What’s in a name? Ultra-processed foods vs snack food vs takeaway – how do we know what is unhealthy?
The Paper of the Month for December is from Public Health Nutrition and is entitled ‘Upstream and downstream explanations of the harms of ultra-processed foods in national dietary guidelines' by Madalyn Quinn, Helen Jordan and Jennifer Lacy-Nichols.
The health impacts of eating too many ultra-processed foods are well known. Not only are ultra-processed foods high in sugar, salt, and fats, they have other chemicals and properties that contribute to poor health outcomes. Despite this, most dietary guidelines from across the world do not discuss the harms of ultra-processed foods.

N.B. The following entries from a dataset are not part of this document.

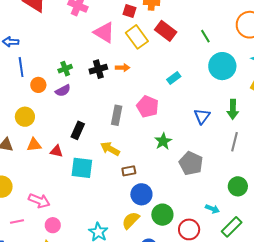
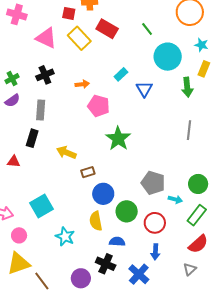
orange arrow: (123, 68) -> (82, 84), moved
green arrow: (233, 109) -> (187, 87), moved
gray rectangle: (117, 115) -> (41, 110), moved
blue triangle: (202, 116) -> (144, 89), moved
green star: (163, 141) -> (118, 139), size x1.4
gray pentagon: (191, 163) -> (153, 183), moved
cyan square: (82, 168) -> (41, 206), moved, turned -30
green circle: (238, 186) -> (198, 184), moved
yellow semicircle: (131, 220) -> (96, 221), turned -48

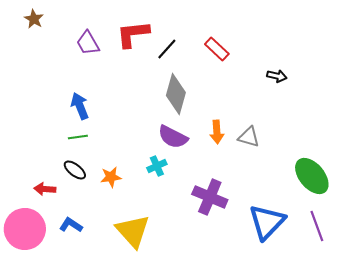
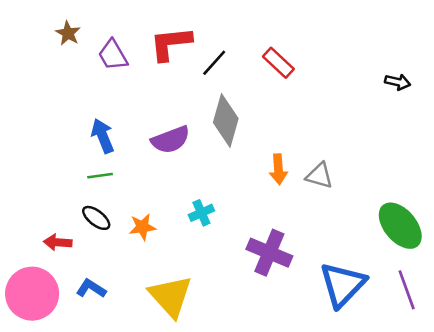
brown star: (34, 19) -> (68, 33), moved
black arrow: (277, 76) -> (398, 82), moved
purple semicircle: (173, 137) -> (171, 140), moved, turned -48

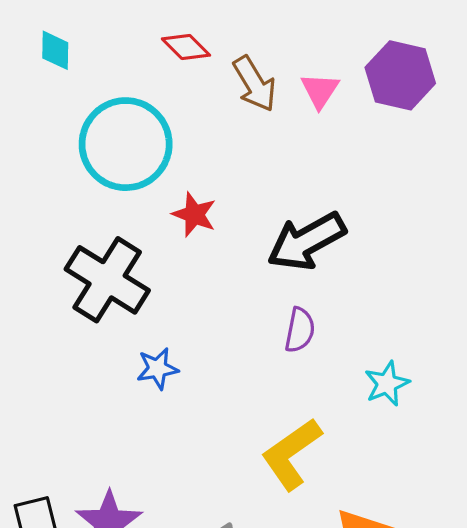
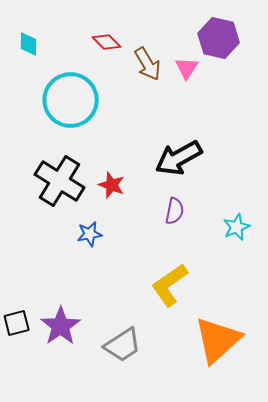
purple hexagon: (400, 75) -> (219, 38), moved
red star: (194, 214) -> (112, 185), moved
cyan star: (387, 384) -> (237, 227), moved

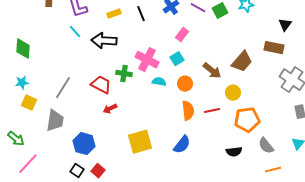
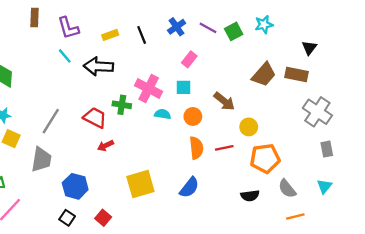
cyan square: (177, 59) -> (184, 87), turned 32
brown trapezoid: (242, 62) -> (264, 75), moved
red square: (98, 171) -> (103, 218), moved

Our research has shown that in the guidelines that do, the words used to refer to ultra-processed or ‘unhealthy’ foods vary significantly. Across the 20 dietary guidelines included in our analysis, there were 17 different descriptive terms used across and within guidelines to refer to types of ultra-processed foods. The terms used included ‘processed food’, ‘snack food’, ‘junk food’, and ‘takeaway’ – yet these terms are imprecise and capture far more than just ultra-processed foods. While the terms ‘snack foods’ and ‘takeaway’ often imply unhealthy, ultra-processed foods, there is also the option of having healthy snack foods such as fruit or nuts, or choosing healthier takeaway options.
In addition, many guidelines used loosely the term ‘processed’, but the NOVA framework makes clear that food processing per se is not harmful. For example, the definition of processed foods as described by the NOVA framework can include any food that has undergone simple processing techniques that aren’t inherently harmful, such as cooking, salting, freezing, or fermenting. By ignoring this distinction, dietary guidelines risk confusing consumers by implying that all food processing is harmful, when it is industrial, ultra-processing that carries the risk.
This ambiguity in language describing ultra-processed or unhealthy food is a problem for two reasons. Firstly, it creates confusion for the direct consumers. With the wide range of food products available on supermarket shelves today and the intense marketing strategies associated with promoting products, clear, specific advice is needed around what types of foods are healthy or not. Secondly, dietary guidelines are a powerful policy tool that often inform public policies relating to nutrition, agriculture, trade, and health on a national level. Therefore, it is essential that the language in these documents referring to ultra-processed foods is consistent within and across dietary guidelines to ensure that policies are explicit and accurately target the presence of ultra-processed foods in the food environment.